Mark Sorensen was fed up with seeing Native American students score lower on standardized tests, graduate at lower rates and be less likely to pursue post-secondary education compared to other groups of students in the U.S.

He had a vision for a charter school that would provide the Native students in his community a culturally inclusive school environment that would motivate them, so he bought a junkyard.

STAR School, located on the edge of the Navajo Nation near Flagstaff, Arizona, serves 145 K-8 students and challenges their application of science, technology, engineering and math (STEM) to daily life.

Unique Beginnings

“We found some land that was right near the reservation, but there were no power lines, no water lines and no kind of infrastructure,” Dr. Sorensen, director of STAR School said. “This piece of land was a junkyard.”

Dr. Sorensen used his previous experience living off-grid on a ranch as a baseline to learn how to run a school on solar power. Even though it was a highly complex process, STAR School became the first off-grid, solar and wind powered charter school in the country and has received recognition as a U.S. Department of Education Green Ribbon School.

Schools from across the globe have contacted Dr. Sorensen to use STAR School as a model, including members of the Maasai tribe in Kenya.

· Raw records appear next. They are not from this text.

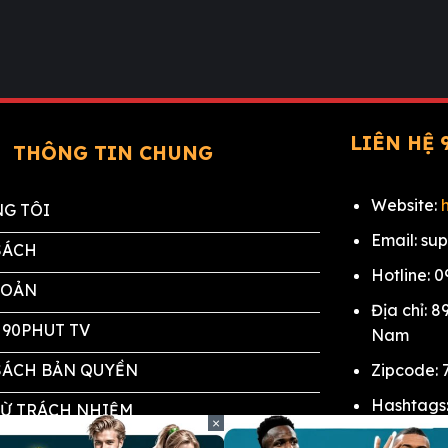
LIÊN HỆ 
THÔNG TIN CHUNG
Website:
G TÔI
Email:
su
SÁCH
Hotline: 0
HOẢN
Địa chỉ: 8
 90PHUT TV
Nam
SÁCH BẢN QUYỀN
Zipcode:
Hashtags
RỪ TRÁCH NHIỆM
×
#trang_v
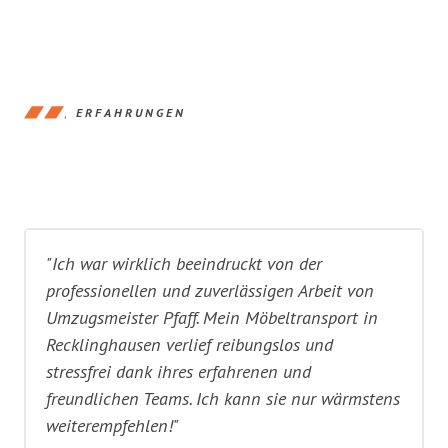
ERFAHRUNGEN
"Ich war wirklich beeindruckt von der
professionellen und zuverlässigen Arbeit von
Umzugsmeister Pfaff. Mein Möbeltransport in
Recklinghausen verlief reibungslos und
stressfrei dank ihres erfahrenen und
freundlichen Teams. Ich kann sie nur wärmstens
weiterempfehlen!"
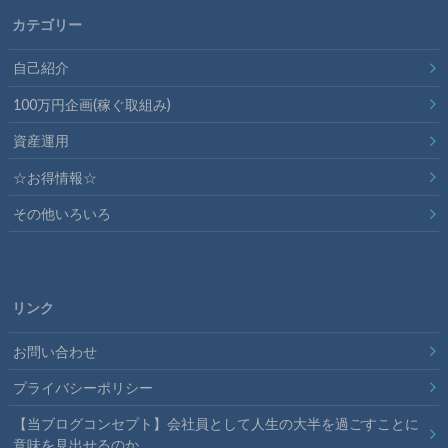
カテゴリー
自己紹介
100万円企画(稼ぐ取組み)
資産運用
☆お得情報☆
その他いろいろ
リンク
お問い合わせ
プライバシーポリシー
【当ブログコンセプト】会社員として人生の大半を過ごすことに
意味を見出せるのか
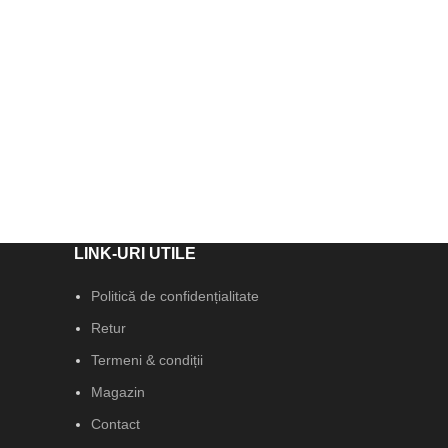
LINK-URI UTILE
Politică de confidențialitate
Retur
Termeni & condiții
Magazin
Contact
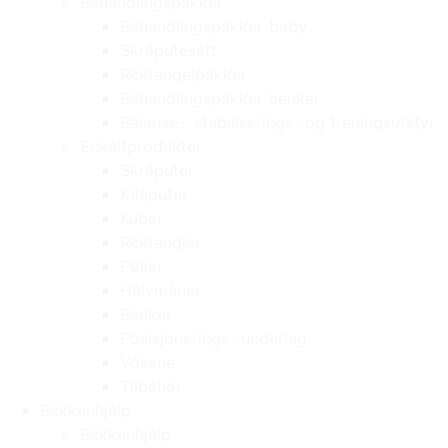
Behandlingspakker
Behandlingspakker-baby
Skråputesett
Rektangelpakker
Behandlingspakker benker
Balanse-, stabiliserings- og treningsutstyr
Enkeltprodukter
Skråputer
Kileputer
Kuber
Rektangler
Pøller
Halvmåner
Benker
Posisjonerings- underlag
Voksne
Tilbehør
Bekkenhjelp
Bekkenhjelp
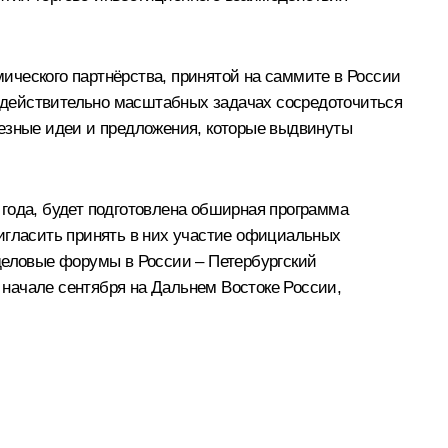
ического партнёрства, принятой на саммите в России
их действительно масштабных задачах сосредоточиться
лезные идеи и предложения, которые выдвинуты
 года, будет подготовлена обширная программа
ригласить принять в них участие официальных
 деловые форумы в России – Петербургский
начале сентября на Дальнем Востоке России,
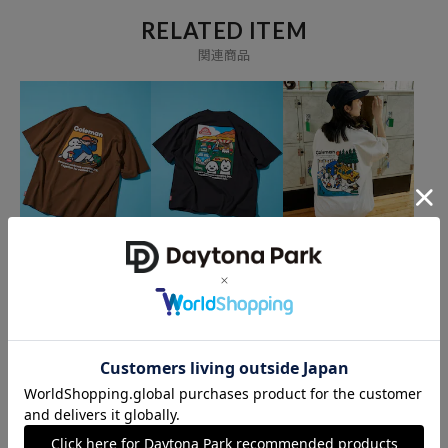
けでなく、質の良いものを手の届く価格で提供するアウトドアグッズ
RELATED ITEM
ブランド。
関連商品
「家族」「仲間」「自然」が触れあうことで生まれる心のつながりを
大切にするというビジョンを掲げ、子供への自然体験の機会、災害支
援や防災サポート、環境に対する取り組みにも力を注いでいます。
Coleman
Coleman
Coleman
Coleman×matsui×FRE
Coleman×matsui×FRE
Coleman×matsui×FRE
AK'S STORE 別注 バック
AK'S STORE 別注 バック
AK'S STORE 別注 バック
プリント クルーネックT
プリント クルーネックT
プリント クルーネックT
4,196
4,196
4,735
30%OFF
30%OFF
21%OFF
円
円
円
シャツ/Hug
シャツ/Camping Joy
シャツ/Lake Side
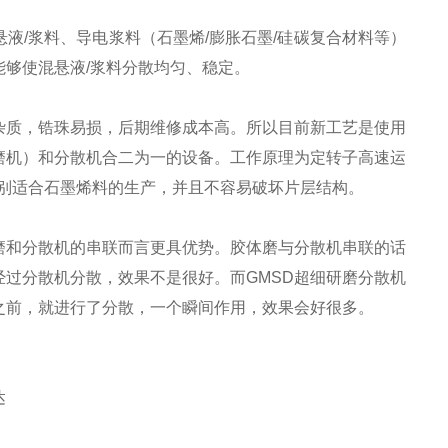
液/浆料、导电浆料（石墨烯/膨胀石墨/硅碳复合材料等）
够使混悬液/浆料分散均匀、稳定。
杂质，锆珠易损，后期维修成本高。所以目前新工艺是使用
磨机）和分散机合二为一的设备。工作原理为定转子高速运
别适合石墨烯料的生产，并且不容易破坏片层结构。
磨和分散机的串联而言更具优势。胶体磨与分散机串联的话
过分散机分散，效果不是很好。而GMSD超细研磨分散机
之前，就进行了分散，一个瞬间作用，效果会好很多。
达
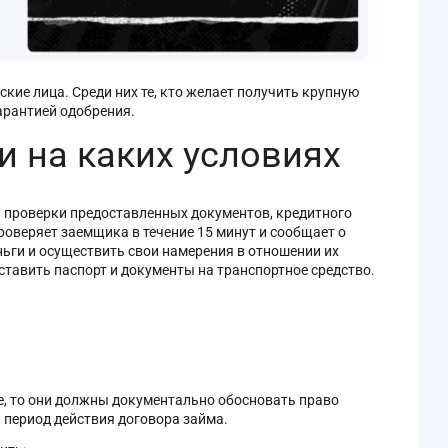
кие лица. Среди них те, кто желает получить крупную
арантией одобрения.
и на каких условиях
 проверки предоставленных документов, кредитного
роверяет заемщика в течение 15 минут и сообщает о
еньги и осуществить свои намерения в отношении их
тавить паспорт и документы на транспортное средство.
, то они должны документально обосновать право
 период действия договора займа.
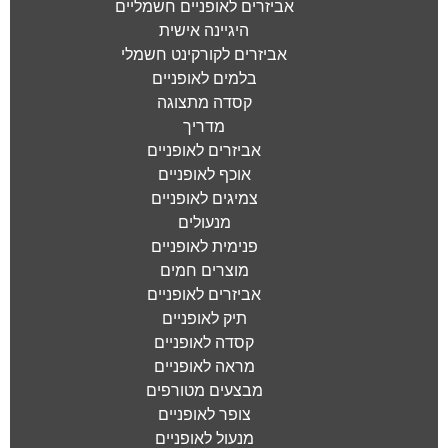
אביזרים לאופניים חשמליים
היגיינה אישית
אביזרים לקורקינט חשמלי
בלמים לאופניים
קסדה מתצוגה
מדריך
אביזרים לאופניים
אוכף לאופניים
צמיגים לאופניים
מנעולים
פנימית לאופניים
מוצרים חמים
אביזרים לאופניים
תיק לאופניים
קסדה לאופניים
מראה לאופניים
מבצעים מטורפים
צופר לאופניים
מנעול לאופניים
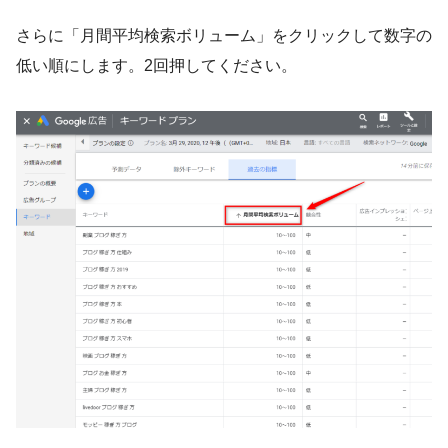
さらに「月間平均検索ボリューム」をクリックして数字の
低い順にします。2回押してください。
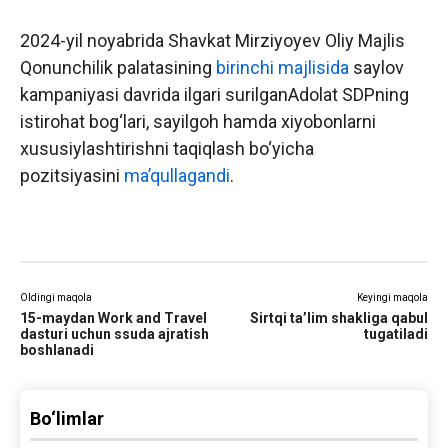
2024-yil noyabrida Shavkat Mirziyoyev Oliy Majlis
Qonunchilik palatasining
birinchi majlisida
saylov
kampaniyasi davrida ilgari surilganAdolat SDPning
istirohat bog‘lari, sayilgoh hamda xiyobonlarni
xususiylashtirishni taqiqlash bo‘yicha
pozitsiyasini
ma’qullagandi
.
Oldingi maqola
Keyingi maqola
15-maydan Work and Travel
Sirtqi ta’lim shakliga qabul
dasturi uchun ssuda ajratish
tugatiladi
boshlanadi
Bo‘limlar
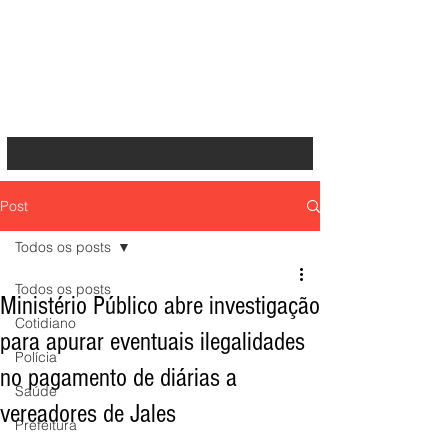
Post
Todos os posts
Todos os posts
Ministério Público abre investigação
Cotidiano
para apurar eventuais ilegalidades
Polícia
no pagamento de diárias a
Saúde
vereadores de Jales
Prefeitura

The Four Rs – Relationships, Respect, Responsibility and Reasoning

STAR stands for Service To All Relations and reflects the school’s commitment to community service and Navajo values, which guide the academic and behavioral focus of the school.

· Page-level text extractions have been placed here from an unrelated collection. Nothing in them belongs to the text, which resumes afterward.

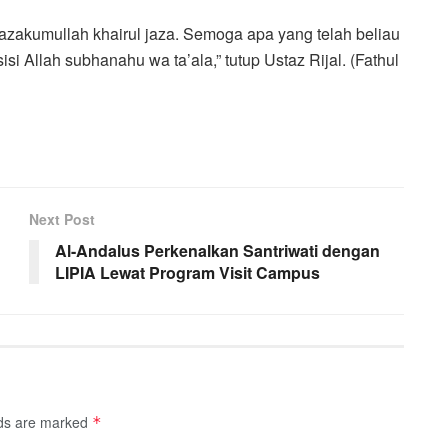
azakumullah khairul jaza. Semoga apa yang telah beliau
si Allah subhanahu wa ta’ala,” tutup Ustaz Rijal. (Fathul
Next Post
Al-Andalus Perkenalkan Santriwati dengan
LIPIA Lewat Program Visit Campus
lds are marked
*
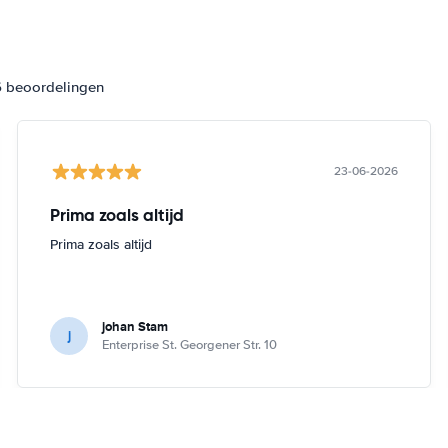
6 beoordelingen
23-06-2026
Prima zoals altijd
Prima zoals altijd
johan Stam
j
Enterprise St. Georgener Str. 10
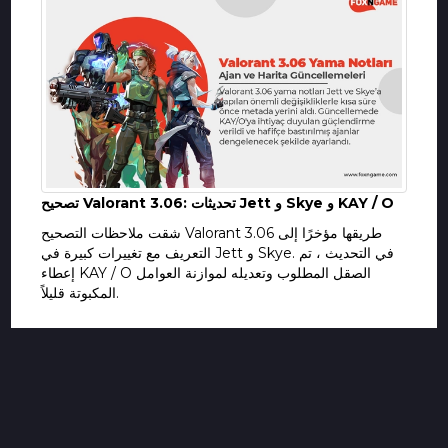
تصحيح Valorant 3.06: تحديثات Jett و Skye و KAY / O
شقت ملاحظات التصحيح Valorant 3.06 طريقها مؤخرًا إلى
التعريف مع تغييرات كبيرة في Jett و Skye. في التحديث ، تم
إعطاء KAY / O الصقل المطلوب وتعديله لموازنة العوامل
المكبوتة قليلاً.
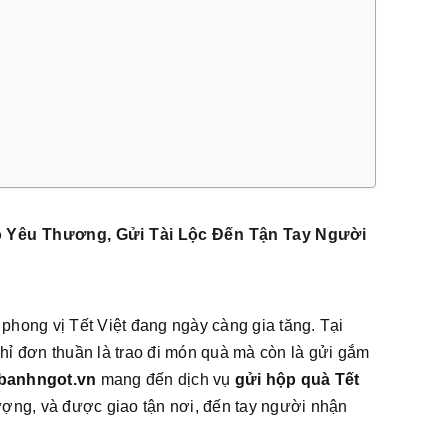
ao Yêu Thương, Gửi Tài Lộc Đến Tận Tay Người
hong vị Tết Việt đang ngày càng gia tăng. Tại
ỉ đơn thuần là trao đi món quà mà còn là gửi gắm
banhngot.vn
mang đến dịch vụ
gửi hộp quà Tết
ượng, và được giao tận nơi, đến tay người nhận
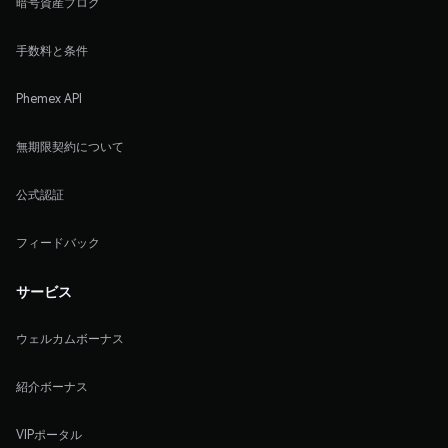
暗号資産ブログ
手数料と条件
Phemex API
無期限契約について
公式認証
フィードバック
サービス
ウェルカムボーナス
紹介ボーナス
VIPポータル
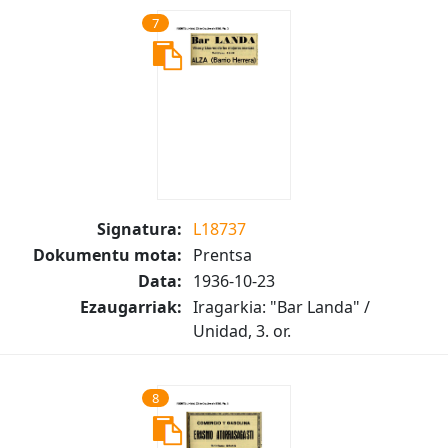
7
Signatura:
L18737
Dokumentu mota:
Prentsa
Data:
1936-10-23
Ezaugarriak:
Iragarkia: "Bar Landa" /
Unidad, 3. or.
8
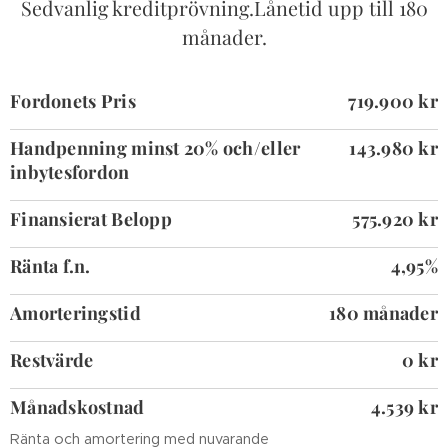
Sedvanlig kreditprövning.Lånetid upp till 180
månader.
Fordonets Pris
719.900 kr
Handpenning minst 20% och/eller
143.980 kr
inbytesfordon
Finansierat Belopp
575.920 kr
Ränta f.n.
4,95%
Amorteringstid
180 månader
Restvärde
0 kr
Månadskostnad
4.539 kr
Ränta och amortering med nuvarande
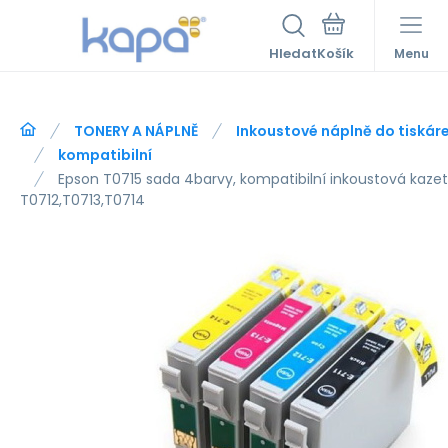
Hledat
Menu
TONERY A NÁPLNĚ
Inkoustové náplně do tiskár
kompatibilní
Epson T0715 sada 4barvy, kompatibilní inkoustová kazet
T0712,T0713,T0714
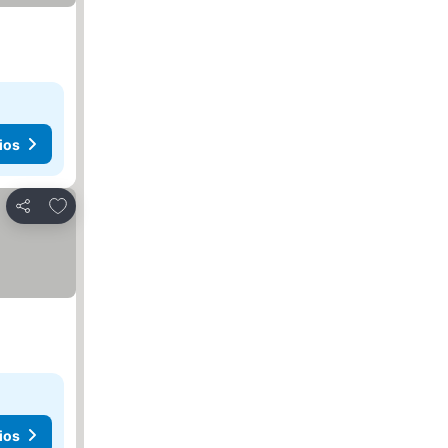
ios
Agregar a favoritos
Compartir
ios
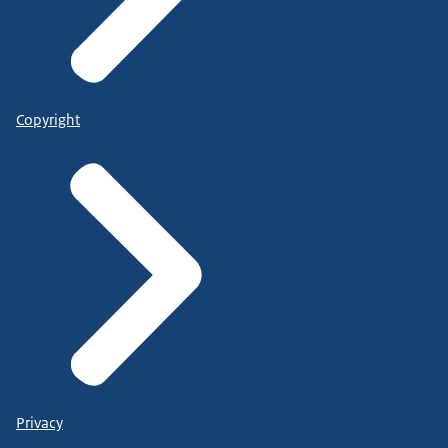
Copyright
Privacy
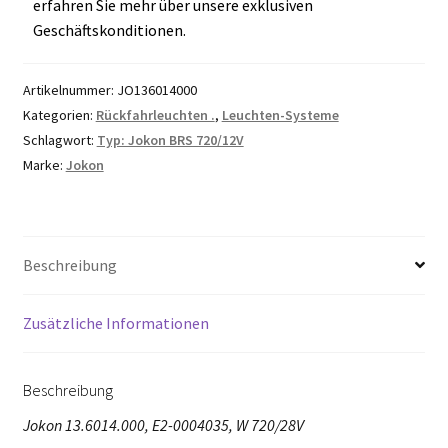
erfahren Sie mehr über unsere exklusiven
Geschäftskonditionen.
Artikelnummer:
JO136014000
Kategorien:
Rückfahrleuchten .
,
Leuchten-Systeme
Schlagwort:
Typ: Jokon BRS 720/12V
Marke:
Jokon
Beschreibung
Zusätzliche Informationen
Beschreibung
Jokon 13.6014.000, E2-0004035, W 720/28V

“What’s important to us here is to recognize that this came out of Navajo culture, and it’s what has sustained the people for all these centuries,” Dr. Sorensen said. “We built the sustaining values into how we teach, not just what we teach.”

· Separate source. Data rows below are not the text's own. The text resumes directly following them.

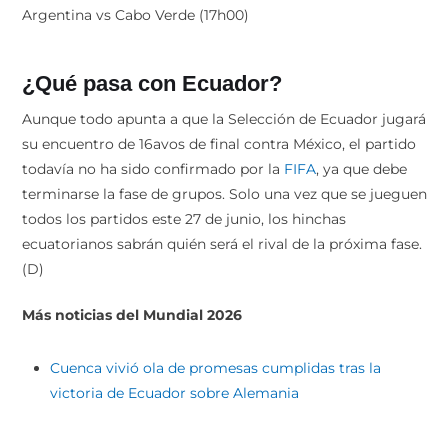
Argentina vs Cabo Verde (17h00)
¿Qué pasa con Ecuador?
Aunque todo apunta a que la Selección de Ecuador jugará
su encuentro de 16avos de final contra México, el partido
todavía no ha sido confirmado por la
FIFA
, ya que debe
terminarse la fase de grupos. Solo una vez que se jueguen
todos los partidos este 27 de junio, los hinchas
ecuatorianos sabrán quién será el rival de la próxima fase.
(D)
Más noticias del Mundial 2026
Cuenca vivió ola de promesas cumplidas tras la
victoria de Ecuador sobre Alemania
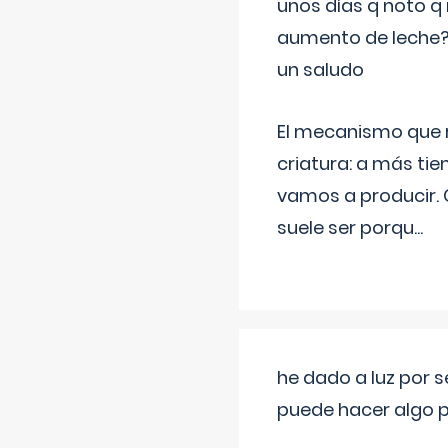
unos días q noto q 
aumento de leche
un saludo
El mecanismo que r
criatura: a más t
vamos a producir.
suele ser porqu
...
he dado a luz por 
puede hacer algo p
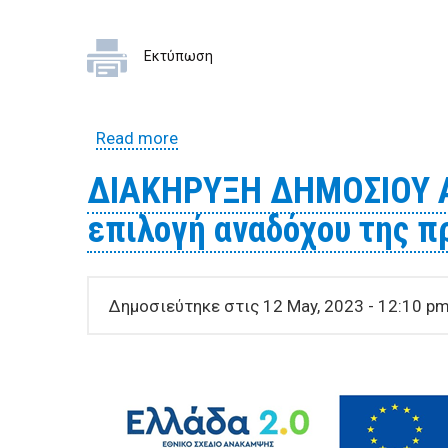
Εκτύπωση
Read more
about Προκήρυξη ανοικτού διεθνή 
Βόλου, Πρόγραμμα «ΦΙΛΟΔΗΜΟΣ ΙΙ
ΔΙΑΚΗΡΥΞΗ ΔΗΜΟΣΙΟΥ Α
επιλογή αναδόχου της π
Δημοσιεύτηκε στις 12 May, 2023 - 12:10 p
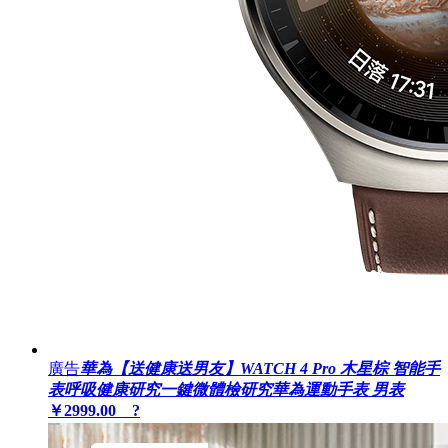
廣告
華為【送健康送男友】WATCH 4 Pro 木星棕 智能手
表呼吸健康研究一鍵微體檢研究華為運動手表 男表
￥2999.00 ?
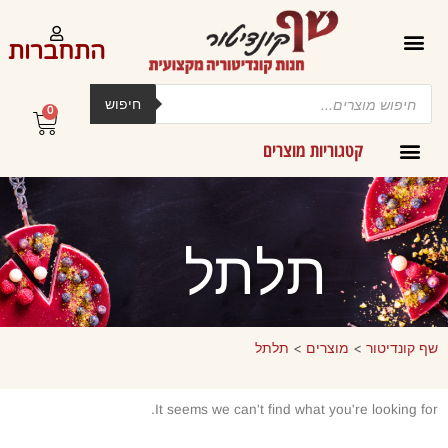
ילוג
תוכן
התחברות
Products
search
חיפוש
0
עגלת
קניות
קטגוריות מוצרים
קרמים מליות וחמאות ב-300 גרם
תלתל
שף קונדיטור
>
מוצרים
>
תלתל
It seems we can't find what you're looking for.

Dr. Sorensen explained that “peacemaking” is a principle that comes out of the four Rs and is practiced by the staff as well as students.

“After we started teaching and acting according to these values, the incidence of conflicts among students reduced drastically,” Dr. Sorensen said, “and for the past eight years we never had a single fist fight on the campus. I’ve been a principal for over 40 years, and that is incredibly unique.”

This experience at STAR School contrasts with a National Center for Education Statistics report that found American Indian/Alaska Native high school students reported being threatened or injured with a weapon on school property substantially more than Hispanic, African American, White and Asian students.

STEM in the Community

At STAR School, the values of relationships, respect, responsibility and reasoning are used to evaluate real-world problems in the community. As a STEM school, students then use STEM to try to solve them.

“Science means so much more to [students] when they apply it to an actual situation in their community,” Dr. Sorensen said. “The students can be empowered to make the community stronger.”

Students at STAR School helped engineer and build inexpensive, alternative air-conditioning units called bucket coolers using 8 gallon buckets and aquarium pumps. The students were able to install these bucket coolers at their grandparents’ homes, which commonly lacked sufficient cooling for the high desert heat.

The students also help ensure families have fresh drinking water. They test the community’s water quality and then help filter it in a repurposed school bus that has a mobile filtration unit.

“[The students] leave this school going into high school with an idea that science, technology and engineering actually helps their family and their community,” he said. “I know there are some of our graduates who have gone into scientific fields because of what they started learning here.”

The Gift of Being Rural

The STAR School demonstrates the creativity and innovation rural areas bring out of communities and students. Place-based learning introduces and engages students in analytical problem solving while proving students a sense of ownership in their education.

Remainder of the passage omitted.